Lord Ordinary refuses to authorise return of children to father with alcohol issues in Netherlands

Lord Ordinary refuses to authorise return of children to father with alcohol issues in Netherlands

A judge in the Court of Session has refused to order the return of two young teenagers to the Netherlands to stay with their father after he made a Hague Convention application under the Child Abduction and Custody Act for their return, on the basis that it was not safe for them to return and they had acquired habitual residence in Scotland.

Petitioner BW, the father of children referred to as “Anna”, 15, and “Finn”, 12, contended that their mother, CM, had wrongfully retained them in Scotland after they were brought there in May 2022. It was common ground that both parents had parental authority in relation to the children, with CM asserting that the children became habitually resident in Scotland after they were brought over.

The petition was considered by Lady Carmichael in the Outer House of the Court of Session. D Reekie, solicitor advocate, appeared for the petitioner and Bradbury, advocate, for the respondent.

Planned with assistance

In 2015 the petitioner and CM divorced. They agreed that CM would return to Scotland and the children would stay in the Netherlands in the care of their father. Dutch social services became involved with the family in 2020 after concerns were raised about the petitioner’s problematic use of alcohol. Social workers became concerned in early 2022 that matters were deteriorating, which led to social worker SJ contacting CM to ask whether the children could come to Scotland.

In May 2022, CM brought the children to Scotland with the petitioner’s consent. His position was that he had only consented to them coming to Scotland for a holiday and, while he did not specify a date at which wrongful retention occurred, he expected them to return to attend school in the Netherlands “after the end of July 2022”. It was CM’s position that there was a grave risk that a return to the Netherlands would expose Anna and Finn to harm or otherwise place them in an intolerable situation.

For the petitioner it was submitted that it was understood by him and by the children that the Scotland visit was only a holiday. Anna and Finn had conveyed that understanding to others, including the reporter appointed to ascertain their views.
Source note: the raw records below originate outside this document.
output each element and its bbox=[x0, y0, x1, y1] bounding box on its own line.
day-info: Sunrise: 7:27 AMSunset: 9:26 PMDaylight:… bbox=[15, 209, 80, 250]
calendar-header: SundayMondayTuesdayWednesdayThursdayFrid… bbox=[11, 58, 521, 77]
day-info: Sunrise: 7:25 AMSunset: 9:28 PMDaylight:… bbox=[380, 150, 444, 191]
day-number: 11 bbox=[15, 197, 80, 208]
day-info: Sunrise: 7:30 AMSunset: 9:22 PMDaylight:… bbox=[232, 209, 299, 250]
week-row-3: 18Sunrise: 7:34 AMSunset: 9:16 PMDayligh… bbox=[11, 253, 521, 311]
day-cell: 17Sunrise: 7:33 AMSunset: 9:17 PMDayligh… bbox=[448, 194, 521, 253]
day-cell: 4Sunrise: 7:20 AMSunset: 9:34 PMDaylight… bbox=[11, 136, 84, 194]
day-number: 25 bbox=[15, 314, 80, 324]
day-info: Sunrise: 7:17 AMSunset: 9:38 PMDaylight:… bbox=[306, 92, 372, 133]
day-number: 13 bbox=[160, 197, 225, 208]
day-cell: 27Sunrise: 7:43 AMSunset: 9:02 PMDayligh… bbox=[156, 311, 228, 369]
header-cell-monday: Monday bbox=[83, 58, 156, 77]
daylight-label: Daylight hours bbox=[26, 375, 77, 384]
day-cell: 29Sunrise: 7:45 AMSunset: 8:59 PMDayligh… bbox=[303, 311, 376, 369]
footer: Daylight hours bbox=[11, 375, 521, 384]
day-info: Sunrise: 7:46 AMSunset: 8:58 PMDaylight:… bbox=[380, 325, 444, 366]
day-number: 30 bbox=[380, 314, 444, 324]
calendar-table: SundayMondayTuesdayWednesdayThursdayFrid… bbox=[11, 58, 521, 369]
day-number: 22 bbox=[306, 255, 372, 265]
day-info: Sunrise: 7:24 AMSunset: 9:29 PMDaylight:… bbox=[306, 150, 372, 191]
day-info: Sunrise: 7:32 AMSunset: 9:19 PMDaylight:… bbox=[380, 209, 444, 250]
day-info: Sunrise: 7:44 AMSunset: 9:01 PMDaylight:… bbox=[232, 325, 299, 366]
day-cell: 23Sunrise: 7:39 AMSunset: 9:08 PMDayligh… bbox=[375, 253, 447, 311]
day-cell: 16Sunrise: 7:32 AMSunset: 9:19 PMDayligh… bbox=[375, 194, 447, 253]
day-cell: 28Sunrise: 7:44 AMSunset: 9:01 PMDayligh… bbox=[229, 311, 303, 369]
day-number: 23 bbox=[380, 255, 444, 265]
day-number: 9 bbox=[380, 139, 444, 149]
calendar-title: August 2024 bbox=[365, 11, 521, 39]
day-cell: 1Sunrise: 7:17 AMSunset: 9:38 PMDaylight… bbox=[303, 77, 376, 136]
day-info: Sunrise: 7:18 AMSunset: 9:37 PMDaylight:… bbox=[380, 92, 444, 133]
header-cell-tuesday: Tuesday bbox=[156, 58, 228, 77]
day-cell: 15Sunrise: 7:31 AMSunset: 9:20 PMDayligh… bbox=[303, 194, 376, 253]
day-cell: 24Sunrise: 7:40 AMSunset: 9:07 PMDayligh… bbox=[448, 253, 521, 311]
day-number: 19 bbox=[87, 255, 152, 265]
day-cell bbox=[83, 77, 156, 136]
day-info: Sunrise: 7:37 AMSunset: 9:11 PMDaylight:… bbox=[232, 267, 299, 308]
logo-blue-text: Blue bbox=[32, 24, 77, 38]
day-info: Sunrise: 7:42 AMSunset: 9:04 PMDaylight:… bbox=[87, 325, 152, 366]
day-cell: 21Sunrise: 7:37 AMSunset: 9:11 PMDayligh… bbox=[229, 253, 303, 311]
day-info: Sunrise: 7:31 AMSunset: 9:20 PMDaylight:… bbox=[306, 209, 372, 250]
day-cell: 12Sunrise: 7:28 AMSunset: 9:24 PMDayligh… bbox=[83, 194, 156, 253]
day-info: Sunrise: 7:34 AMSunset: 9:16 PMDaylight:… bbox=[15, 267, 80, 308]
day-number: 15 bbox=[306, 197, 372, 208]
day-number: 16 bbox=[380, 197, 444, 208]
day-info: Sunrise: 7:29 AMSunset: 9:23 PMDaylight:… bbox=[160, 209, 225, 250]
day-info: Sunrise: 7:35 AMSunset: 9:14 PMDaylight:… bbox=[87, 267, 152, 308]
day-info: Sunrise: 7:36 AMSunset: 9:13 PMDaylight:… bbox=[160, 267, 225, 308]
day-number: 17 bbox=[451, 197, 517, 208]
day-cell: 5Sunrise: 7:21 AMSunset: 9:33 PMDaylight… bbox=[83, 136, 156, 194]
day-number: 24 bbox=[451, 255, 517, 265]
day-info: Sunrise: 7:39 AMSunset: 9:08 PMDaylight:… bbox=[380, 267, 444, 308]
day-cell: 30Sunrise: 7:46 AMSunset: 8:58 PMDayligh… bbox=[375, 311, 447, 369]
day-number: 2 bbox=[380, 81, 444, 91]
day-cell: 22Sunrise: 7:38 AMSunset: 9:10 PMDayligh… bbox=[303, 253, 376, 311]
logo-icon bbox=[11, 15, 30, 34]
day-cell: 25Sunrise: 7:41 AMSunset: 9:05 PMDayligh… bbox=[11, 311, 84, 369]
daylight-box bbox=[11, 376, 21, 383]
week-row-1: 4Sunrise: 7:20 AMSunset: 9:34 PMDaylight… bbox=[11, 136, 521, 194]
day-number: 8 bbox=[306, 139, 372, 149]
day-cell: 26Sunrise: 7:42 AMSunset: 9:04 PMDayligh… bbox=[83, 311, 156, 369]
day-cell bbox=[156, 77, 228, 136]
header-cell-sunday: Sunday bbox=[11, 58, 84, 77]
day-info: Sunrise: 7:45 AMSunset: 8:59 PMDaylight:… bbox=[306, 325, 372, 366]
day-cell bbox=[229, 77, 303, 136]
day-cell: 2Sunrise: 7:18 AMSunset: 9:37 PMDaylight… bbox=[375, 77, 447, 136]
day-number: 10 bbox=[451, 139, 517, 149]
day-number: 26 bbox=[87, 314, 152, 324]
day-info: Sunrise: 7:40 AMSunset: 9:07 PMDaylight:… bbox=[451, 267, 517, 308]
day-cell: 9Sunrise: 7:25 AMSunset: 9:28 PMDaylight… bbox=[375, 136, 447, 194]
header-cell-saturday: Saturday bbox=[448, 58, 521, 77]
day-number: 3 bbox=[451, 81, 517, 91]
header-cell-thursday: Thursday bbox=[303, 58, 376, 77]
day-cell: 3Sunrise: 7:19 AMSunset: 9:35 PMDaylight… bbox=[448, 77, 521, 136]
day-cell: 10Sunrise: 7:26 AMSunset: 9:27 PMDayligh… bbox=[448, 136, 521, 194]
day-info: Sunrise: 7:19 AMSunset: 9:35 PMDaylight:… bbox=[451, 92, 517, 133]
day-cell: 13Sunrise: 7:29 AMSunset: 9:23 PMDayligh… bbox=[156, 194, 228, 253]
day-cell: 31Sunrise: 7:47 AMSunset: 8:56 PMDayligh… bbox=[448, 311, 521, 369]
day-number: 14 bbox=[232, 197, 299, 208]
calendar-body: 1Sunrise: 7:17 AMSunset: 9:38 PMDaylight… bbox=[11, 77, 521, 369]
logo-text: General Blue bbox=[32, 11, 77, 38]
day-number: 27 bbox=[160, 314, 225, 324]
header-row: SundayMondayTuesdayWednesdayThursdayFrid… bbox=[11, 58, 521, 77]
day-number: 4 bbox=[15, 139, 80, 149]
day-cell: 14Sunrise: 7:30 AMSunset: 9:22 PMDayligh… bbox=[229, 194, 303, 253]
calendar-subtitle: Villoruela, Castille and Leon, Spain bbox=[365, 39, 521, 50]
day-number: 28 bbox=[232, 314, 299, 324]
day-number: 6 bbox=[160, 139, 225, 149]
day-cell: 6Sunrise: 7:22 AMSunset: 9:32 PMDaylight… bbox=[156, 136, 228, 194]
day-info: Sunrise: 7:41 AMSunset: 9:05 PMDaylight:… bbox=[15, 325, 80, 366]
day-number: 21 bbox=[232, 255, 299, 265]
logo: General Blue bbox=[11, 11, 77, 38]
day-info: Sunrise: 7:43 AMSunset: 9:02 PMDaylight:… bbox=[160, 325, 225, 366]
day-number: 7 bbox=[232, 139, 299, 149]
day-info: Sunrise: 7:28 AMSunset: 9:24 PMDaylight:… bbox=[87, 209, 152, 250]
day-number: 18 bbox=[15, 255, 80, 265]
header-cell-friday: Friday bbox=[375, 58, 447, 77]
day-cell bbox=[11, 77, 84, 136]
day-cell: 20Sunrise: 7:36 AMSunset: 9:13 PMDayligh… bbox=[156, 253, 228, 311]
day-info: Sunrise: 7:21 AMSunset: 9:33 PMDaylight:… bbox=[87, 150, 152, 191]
The children had not been deregistered from all services in the Netherlands and remained registered with opticians and a doctor in the Netherlands as of November 2022.

Counsel for the respondent submitted that the move to Scotland had been planned with the assistance of social workers, and the authorities in the Netherlands had closed their case on the basis that the children were no longer resident there. Both had a settled family life with their mother in Scotland, had begun school in Scotland and had become part of the local community.

Swifter integration

In her decision, Lady Carmichael began by noting: “This is not a situation in which CM established a new place of residence for herself in 2022. She had already been living in Scotland since 2015. She is Scottish. She attends university in Scotland and lives close to members of her family. Her settled situation is one which of its nature lends itself to swifter integration into the local community for the children than would likely be the case if she had no previous connection with Scotland, and with the area where she lives.”

On the reasoning behind the children’s stay in Scotland, she said: “The Dutch authorities actively sought the cooperation of CM in having the children come to live with her long term. By the end of July 2022 they had spent nearly three months in Scotland. There is no dispute that they initially had some classes online in Dutch, but they also began attending school in Scotland before the summer holidays in 2022. They began to integrate into the life of their local community at an early stage during their stay in Scotland.”

She went on to say: “I am unable to attach significant weight to the account from the children that they understood they were coming to Scotland only for a holiday. I attach relatively little weight to the circumstance that the children may have remained registered with some services in the Netherlands. Unlike education services, they are not services that are used continuously. CM is unlikely to have had any pressing reason to deregister the children from those services, and is unlikely to have known of any planned appointments with them.”

Lady Carmichael concluded on the issue of risk: “I consider that is more likely than not that the children, if returned to the Netherlands, would immediately be subject to some form of inquiry and intervention by Dutch social services, on an emergency and unplanned basis. Given the circumstances in which they came to leave the Netherlands, it is inconceivable that they would, if initially in his care, remain in his care for long without the suitability of that arrangement being subject to scrutiny.”

The petitioner’s application was therefore refused.